+++ Given records +++

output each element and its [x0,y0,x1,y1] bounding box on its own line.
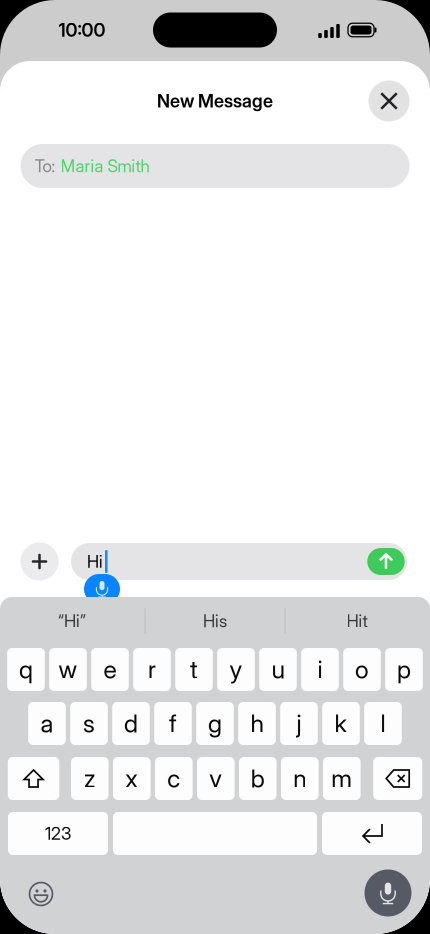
staticText: w [58,655,78,684]
button[interactable]: h [238,702,276,745]
button[interactable]: Delete [373,757,422,800]
button[interactable]: w [49,648,87,691]
button[interactable]: Return [322,812,422,855]
staticText: c [167,764,180,793]
button[interactable]: His [146,600,284,642]
button[interactable]: i [301,648,339,691]
button[interactable]: “Hi” [0,600,144,642]
button[interactable]: v [197,757,235,800]
button[interactable]: z [71,757,109,800]
staticText: z [84,764,96,793]
button[interactable]: u [259,648,297,691]
staticText: i [318,655,322,684]
staticText: v [209,764,222,793]
button[interactable]: c [155,757,193,800]
button[interactable]: To: [20,144,410,188]
staticText: f [169,709,177,738]
button[interactable]: r [133,648,171,691]
staticText: r [148,655,156,684]
staticText: To: [34,156,56,176]
button[interactable]: j [280,702,318,745]
staticText: His [203,610,227,632]
button[interactable]: q [7,648,45,691]
staticText: b [251,764,265,793]
button[interactable]: f [154,702,192,745]
staticText: Maria Smith [60,156,150,176]
button[interactable]: Emoji [21,874,61,914]
staticText: o [355,655,369,684]
staticText: s [83,709,95,738]
button[interactable]: Shift [8,757,59,800]
button[interactable]: n [281,757,319,800]
button[interactable]: p [385,648,423,691]
button[interactable]: m [323,757,361,800]
staticText: q [19,655,33,684]
staticText: a [40,709,54,738]
button[interactable]: Hit [286,600,428,642]
staticText: t [190,655,198,684]
staticText: y [230,655,242,684]
button[interactable]: a [28,702,66,745]
staticText: Hit [346,610,368,632]
button[interactable]: x [113,757,151,800]
button[interactable]: s [70,702,108,745]
staticText: g [208,709,222,738]
button[interactable]: l [364,702,402,745]
button[interactable]: e [91,648,129,691]
button[interactable]: k [322,702,360,745]
staticText: New Message [157,90,273,112]
button[interactable]: Dictation [364,870,412,916]
staticText: u [272,655,284,684]
staticText: m [331,764,352,793]
staticText: d [124,709,138,738]
staticText: l [380,709,386,738]
staticText: p [397,655,411,684]
staticText: n [293,764,306,793]
staticText: k [334,709,348,738]
button[interactable]: Send [367,548,405,575]
staticText: Hi [87,551,103,572]
button[interactable]: t [175,648,213,691]
staticText: 10:00 [58,19,106,41]
button[interactable]: b [239,757,277,800]
staticText: h [250,709,264,738]
button[interactable]: g [196,702,234,745]
button[interactable]: Close [367,79,411,123]
staticText: 123 [45,823,71,844]
staticText: x [125,764,138,793]
button[interactable]: Add attachment [18,540,62,584]
staticText: j [296,709,302,738]
button[interactable]: o [343,648,381,691]
staticText: “Hi” [58,610,86,632]
staticText: e [104,655,116,684]
button[interactable]: d [112,702,150,745]
button[interactable]: y [217,648,255,691]
button[interactable]: 123 [8,812,108,855]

+++

■ What the task requires ■
With the pictures omitted, give every line above again exactly.

■ Problem solution ■
output each element and its [x0,y0,x1,y1] bounding box on its own line.
staticText: w [58,655,78,684]
button[interactable]: h [238,702,276,745]
button[interactable]: Delete [373,757,422,800]
button[interactable]: w [49,648,87,691]
button[interactable]: Return [322,812,422,855]
staticText: c [167,764,180,793]
button[interactable]: His [146,600,284,642]
button[interactable]: i [301,648,339,691]
button[interactable]: “Hi” [0,600,144,642]
button[interactable]: v [197,757,235,800]
button[interactable]: z [71,757,109,800]
staticText: z [84,764,96,793]
button[interactable]: u [259,648,297,691]
staticText: i [318,655,322,684]
staticText: v [209,764,222,793]
button[interactable]: c [155,757,193,800]
button[interactable]: To: [20,144,410,188]
staticText: f [169,709,177,738]
button[interactable]: r [133,648,171,691]
staticText: r [148,655,156,684]
staticText: To: [34,156,56,176]
button[interactable]: j [280,702,318,745]
staticText: His [203,610,227,632]
button[interactable]: q [7,648,45,691]
staticText: b [251,764,265,793]
button[interactable]: f [154,702,192,745]
staticText: Maria Smith [60,156,150,176]
button[interactable]: Emoji [21,874,61,914]
staticText: o [355,655,369,684]
staticText: s [83,709,95,738]
button[interactable]: Shift [8,757,59,800]
button[interactable]: n [281,757,319,800]
button[interactable]: p [385,648,423,691]
button[interactable]: m [323,757,361,800]
staticText: q [19,655,33,684]
staticText: a [40,709,54,738]
button[interactable]: Hit [286,600,428,642]
staticText: t [190,655,198,684]
staticText: y [230,655,242,684]
button[interactable]: a [28,702,66,745]
staticText: Hit [346,610,368,632]
button[interactable]: x [113,757,151,800]
button[interactable]: s [70,702,108,745]
staticText: g [208,709,222,738]
button[interactable]: l [364,702,402,745]
button[interactable]: e [91,648,129,691]
button[interactable]: k [322,702,360,745]
staticText: New Message [157,90,273,112]
button[interactable]: Dictation [364,870,412,916]
staticText: u [272,655,284,684]
staticText: m [331,764,352,793]
staticText: d [124,709,138,738]
staticText: l [380,709,386,738]
staticText: p [397,655,411,684]
staticText: n [293,764,306,793]
staticText: k [334,709,348,738]
button[interactable]: Send [367,548,405,575]
staticText: Hi [87,551,103,572]
button[interactable]: t [175,648,213,691]
staticText: 10:00 [58,19,106,41]
button[interactable]: b [239,757,277,800]
staticText: h [250,709,264,738]
button[interactable]: g [196,702,234,745]
button[interactable]: Close [367,79,411,123]
staticText: 123 [45,823,71,844]
staticText: x [125,764,138,793]
button[interactable]: Add attachment [18,540,62,584]
staticText: j [296,709,302,738]
button[interactable]: o [343,648,381,691]
staticText: “Hi” [58,610,86,632]
staticText: e [104,655,116,684]
button[interactable]: d [112,702,150,745]
button[interactable]: y [217,648,255,691]
button[interactable]: 123 [8,812,108,855]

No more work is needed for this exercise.